Reproduce verbatim the lines of the material below, starting at the line with "Wand und Boden" and ending at the line with "Каждый знает, что ремонт в образовательных", both inclusive; skip the rest.

Supplied data
============

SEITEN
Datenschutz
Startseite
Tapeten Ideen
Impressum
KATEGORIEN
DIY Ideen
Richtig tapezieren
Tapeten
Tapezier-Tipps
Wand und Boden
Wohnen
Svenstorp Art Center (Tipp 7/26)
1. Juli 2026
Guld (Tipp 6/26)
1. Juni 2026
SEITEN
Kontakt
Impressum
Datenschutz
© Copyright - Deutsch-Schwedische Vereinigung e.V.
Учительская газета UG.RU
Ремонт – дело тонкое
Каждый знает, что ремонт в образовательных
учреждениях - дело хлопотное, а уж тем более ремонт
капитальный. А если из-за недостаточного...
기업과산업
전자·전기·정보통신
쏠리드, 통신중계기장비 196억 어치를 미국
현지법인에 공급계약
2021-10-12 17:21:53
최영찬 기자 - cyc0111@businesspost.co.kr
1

============

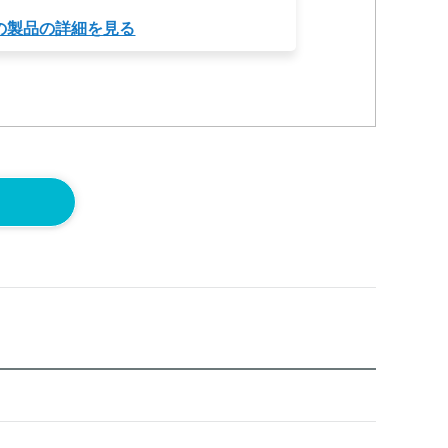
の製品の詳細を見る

============

Exercise solution
Wand und Boden
Wohnen
Svenstorp Art Center (Tipp 7/26)
1. Juli 2026
Guld (Tipp 6/26)
1. Juni 2026
SEITEN
Kontakt
Impressum
Datenschutz
© Copyright - Deutsch-Schwedische Vereinigung e.V.
Учительская газета UG.RU
Ремонт – дело тонкое
Каждый знает, что ремонт в образовательных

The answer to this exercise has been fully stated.